Supongo que si no hubiéramos caminado al mismo paso a la bajada del tren, intentado subir al mismo taxi y si no hubiera empezado a llover justo esa mañana en que ella no llevaba paraguas y yo sí, no dormiríamos juntos desde entonces. Pero eso pasó hace mucho y ahora ella toma el automóvil y parte temprano con una táctica promesa de retorno que yo nunca le he pedido.
La observo por las noches en su deambular incesante por la casa –no he dicho que vivimos en una casa grande-. Yo le ruego que se detenga y converse conmigo antes de comer. Pero Mariana me dice que tiene que ir hasta el jardín, que los perros ladran muy fuerte, que las plantas o que el portón, cualquier cosa menos sentarse a mi lado, frente a su otro espejo.

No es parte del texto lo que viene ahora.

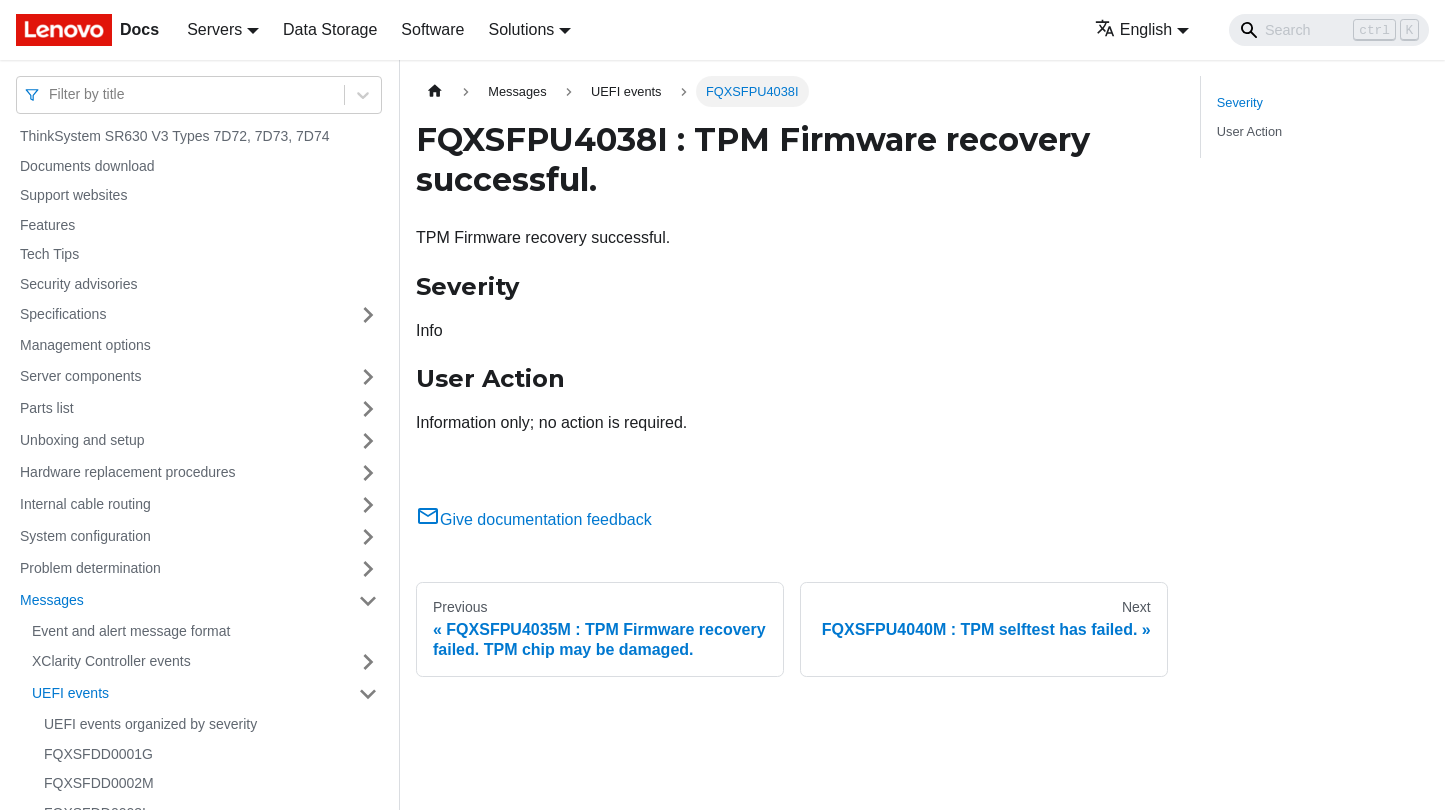 The height and width of the screenshot is (810, 1445). What do you see at coordinates (82, 440) in the screenshot?
I see `Unboxing and setup` at bounding box center [82, 440].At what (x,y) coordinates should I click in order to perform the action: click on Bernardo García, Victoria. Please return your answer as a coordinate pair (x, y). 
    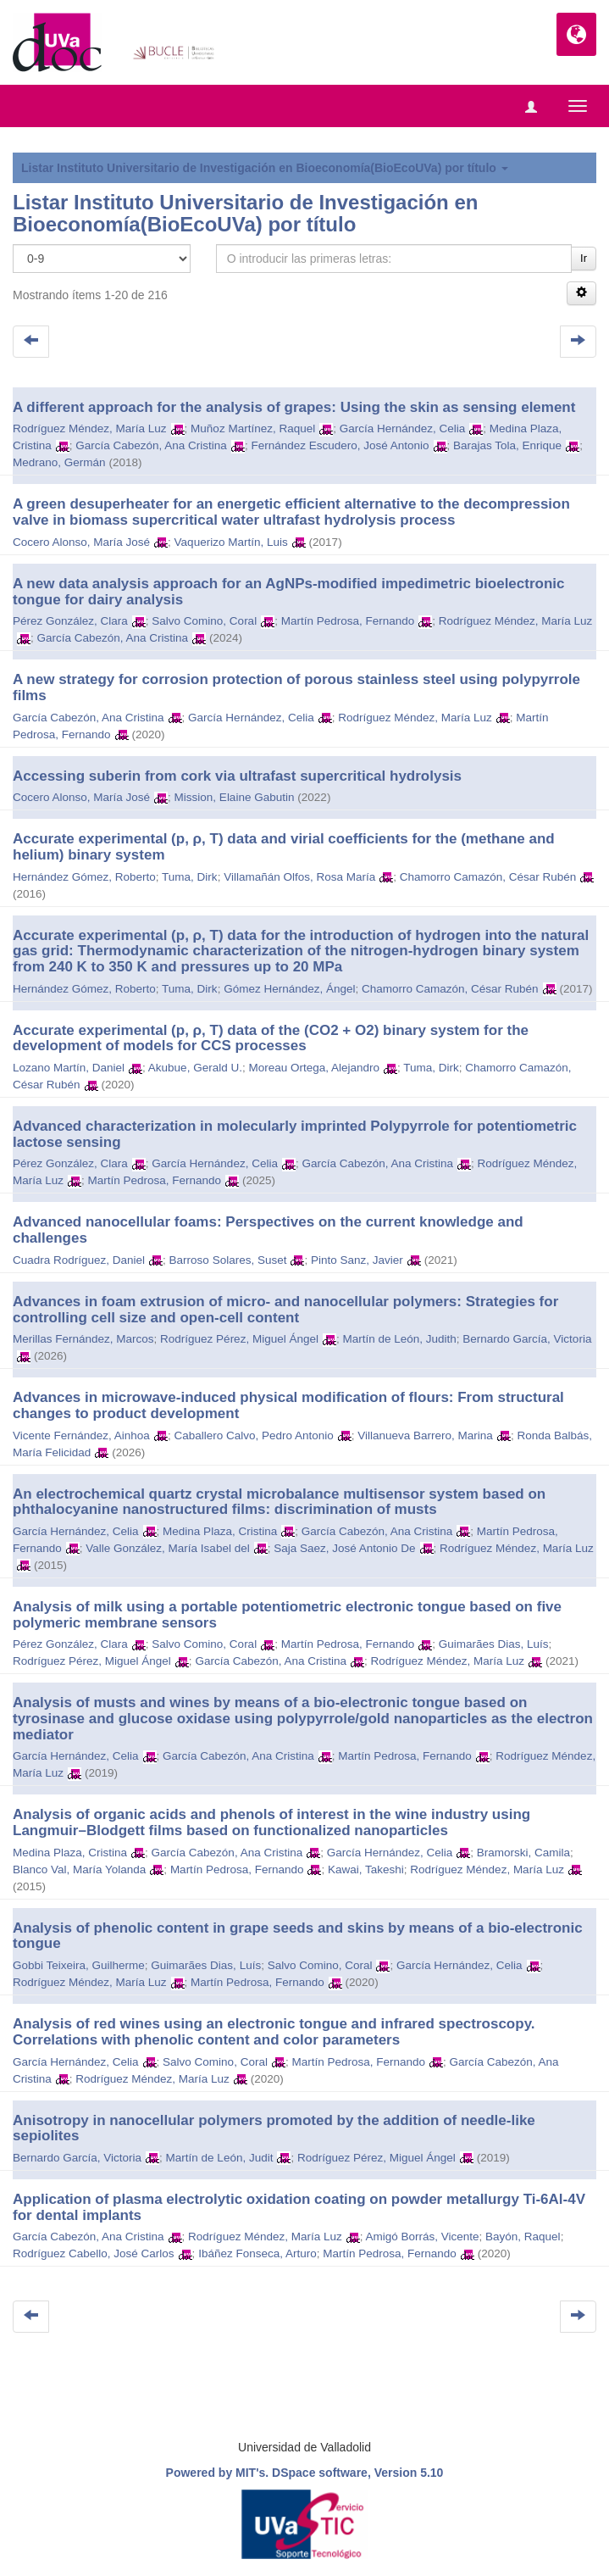
    Looking at the image, I should click on (526, 1339).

Sé que me teme, que se teme a sí misma y la entiendo. Sólo m queda mirarla desaparecer y aparecer con un té caliente y otro beso que me dará cerca de la boca y mi boca querrá abrirse y abrazarla, pero ella preferirá apoyar la cabeza sobre mis rodillas y yo le pasaré la mano por el pelo que enredaré entre los dedos y olerá a calle, a vida, a lluvia de martes y me pregunto si guardará otros olores que no percibo, que no conozco. Tocaré un ángulo de su hombro y temblaré sintiendo que ella se acurruca más aún entre mis piernas y me calmaré, convencido de que su amor ha sido mío. Quizás debiera preguntarle por qué no es feliz, o si lo ha sido alguna vez conmigo, pero no lo haré. Preferiré su silencio de siempre, su desaparecer todos los días de mi lado, al otro lado de las sábanas.
No sé en realidad por qué pienso en esto mientras no está. Será que la vejez me llegó hace algún tiempo y la conozco. Uno va refugiándose poco a poco, casi sin darse cuenta, en las cosas conocidas y propias, los libros de cabecera, o ese par de zapatos viejos que debimos arrojar a la basura hace un lustro. Reconocemos esa tos nuestra de las madrugadas y cultivamos la costumbre del vino después de la cena. Después, nos entregamos mansos al blando cobijo dela almohada, a la mano que apretamos antes de dormir o a otra que extrañamos alguna noche, perdida en los secretos pliegues de nuestra memoria.
Esas son cosas de viejo y las conozco. Me da un poco de ternura y un poco de rabia también, reconocer que le ocurrirá lo mismo y que tiene miedo.
Alguna vez le hice el amor todas las noches y ella después se dormía tranquila y feliz. Ahora no… Cada cierto tiempo, me atrevo a besarla como antes y la amo, juro que la necesito tanto que me contengo de decírselo porque noto las pequeñas amenazas de arrugas en los extremos de sus ojos, porque he asistido al cambio repentino de sus tiempos, porque se detiene a mi lado menos de lo que espero, porque quiero tenerla cada vez más, porque estoy cansado y ya no me dan ganas de levantarme cada mañana, porque ella aunque todavía no lo sabe, está partiendo, y maldigo el no saber guardarla de alguna manera.
Tal vez, todo hubiese sido diferente si en esos días yo no hubiera tenido tantos temores. Yo sabía que me quedaba poco tiempo y ella tenía todo el tiempo del mundo. Pero la tomé, irresponsable, y ella me tomó, y acá estamos, en esta extraña cautela diaria, mientras tarda más que de costumbre en el baño, se maquilla y se arregla la falda como si tuviera 16 y fuera a salir a una fiesta. Y yo aquí, en la cama, en esta maldita espera, escribiendo, revisando mis papeles, mis tantos errores, haciéndome trampas para convencerme de que ella nunca, nunca subirá a un tren como yo ese día cuando la elegí, en medio de la muchedumbre y la lluvia, así por puro instinto, para extrañarla el resto de mi vida.